Selama 2 tahun JKN berjalan, beberapa pakar asuransi kesehatan menilai bahwa prinsip jaminan kesehatan berbasis asuransi sosial belum benar-benar dicapai., salah satunya disampaikan oleh Bapak Tonang Dwi Ardyanto. Rasio antara premi yang terkumpul dari suatu kelompok dengan biaya pelayanan kesehatan yang harus ditanggung untuk kelompok itu sendiri, ternyata justru lebih tinggi pada kelompok Mandiri (yang membayar sendiri premi) daripada PBI (yang preminya ditanggung oleh negara). Pada akhir tahun 2014, angkanya bahkan di kisaran 1000% untuk kelompok pertama, dan kurang dari 100% untuk kelompok kedua. Di akhir 2015, berkat serangkaian pendekatan, rasio untuk kelompok mandiri tinggal di angka kisaran 200%, dan tetap kurang dari 100% untuk kelompok PBI. Itu artinya, uang yang dibayarkan untuk menanggung masyarakat ternyata justru lebih banyak dimanfaatkan oleh kelompok yang dianggap mampu.
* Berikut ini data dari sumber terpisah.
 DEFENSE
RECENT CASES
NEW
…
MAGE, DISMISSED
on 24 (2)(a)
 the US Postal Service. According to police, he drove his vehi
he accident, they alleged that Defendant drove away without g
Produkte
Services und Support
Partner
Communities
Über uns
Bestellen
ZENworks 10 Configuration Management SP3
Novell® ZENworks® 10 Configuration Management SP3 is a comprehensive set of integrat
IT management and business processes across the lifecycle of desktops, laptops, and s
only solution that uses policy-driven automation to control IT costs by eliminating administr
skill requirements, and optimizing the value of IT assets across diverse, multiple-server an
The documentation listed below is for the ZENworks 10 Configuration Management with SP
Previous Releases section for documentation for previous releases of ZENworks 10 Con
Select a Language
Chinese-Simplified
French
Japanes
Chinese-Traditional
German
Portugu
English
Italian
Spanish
Defisit BPJS Kesehatan terbilang fantastis, Rp3,3 triliun pada 2014 dan diperkirakan Rp6 triliun pada 2016. Angka 6 T itu adalah estimasi tahun 2015 yang kemudian terbukti bisa ditekan sehingga angka defisit pada 2015 adalah 5,85 T. Istilah yang disepakati adalah miss-match, karena menggambarkan belum sesuainya antara pemasukan dari premi dengan beban pelayanan kesehatan. Bapak Tonang juga menegaskan bahwa jika benar nanti premi disesuaikan pada 1 April 2016, maka diperhitungkan besaran defisit adalah 7,94 T. Jika penyesuaian itu ditunda, atau dibatalkan, maka risikonya angka defisit bisa menjadi 11T bahkan lebih.
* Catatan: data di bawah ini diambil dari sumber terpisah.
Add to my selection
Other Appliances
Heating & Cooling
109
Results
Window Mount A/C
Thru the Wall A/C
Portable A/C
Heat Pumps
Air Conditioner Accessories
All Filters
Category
Pembahasan Perpres 19/ 2016 tentang Jaminan Kesehatan sudah dilakukan sejak akhir tahun 2014 karena peraturan perundangan mengatur bahwa besaran iuran jaminan kesehatan harus dievaluasi maksimal dalam 2 tahun. Penyesuaian iuran menjadi salah satu hal yang dilakukan BPJS Kesehatan untuk menjaga keberlanjutan program. Menurut Rachmat Sentika (Ketua DJSN), penyesuaian iuran kali ini sudah menyesuaikan pertimbangan antara opsi mengurangi manfaat, mengalokasikan tambahan dana APBN, dan penyesuaian iuran. Bayu Wahyudi (Direktur Hukum, Komunikasi, dan Hubungan Antar Lembaga - BPJS Kesehatan) juga menegaskan bahwa opsi mengurangi manfaat tidak dimungkinkan untuk dilakukan dan sangat tidak manusiasi.
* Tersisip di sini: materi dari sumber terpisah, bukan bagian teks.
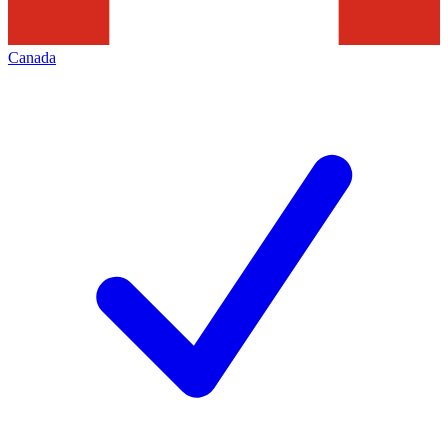
Canada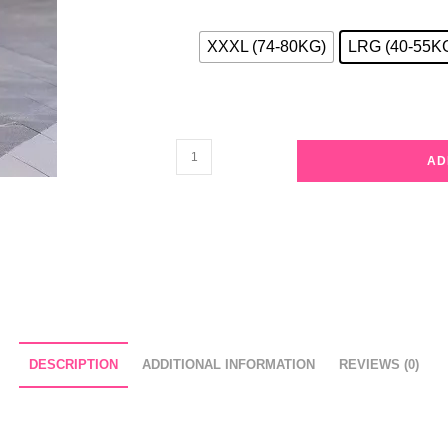
XXXL (74-80KG)
LRG (40-55K
Khaki
AD
Casual
3/4
Sleeves
Solid
linen
Slim
Pajama
Set
DESCRIPTION
ADDITIONAL INFORMATION
REVIEWS (0)
quantity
Walaupun iuran PBI naik dari Rp 19.225,- menjadi Rp 23.000,- namun DJSN menilai bahwa penyesuaian tarif iuran baru/ kenaikan iuran tersebut masih belum sesuai dengan rekomendasi sebelumnya. Hitungan terakhir oleh para ahli aktuaria dan DJSN untuk iuran peserta kelas 3 sebesar Rp 36.000,-. Bayu Wahyudi menyatakan bahwa minimal perhitungan jumlah iuran sebesar Rp 36.000 merupakan bottom line atau batas bawah dasar minimal penyesuaian iuran yang ideal. Oleh sebab itu, ada opsi lain yang sudah disiapkan, yakni mengalokasikan dana tambahan APBN. Mengingat kondisi saat ini 103% tidak seimbang, maka BPJS Kesehatan diharapkan meningkatkan kemampuan untuk mewujudkan mix & match antara jumlah iuran dan biaya yang dikeluarkan.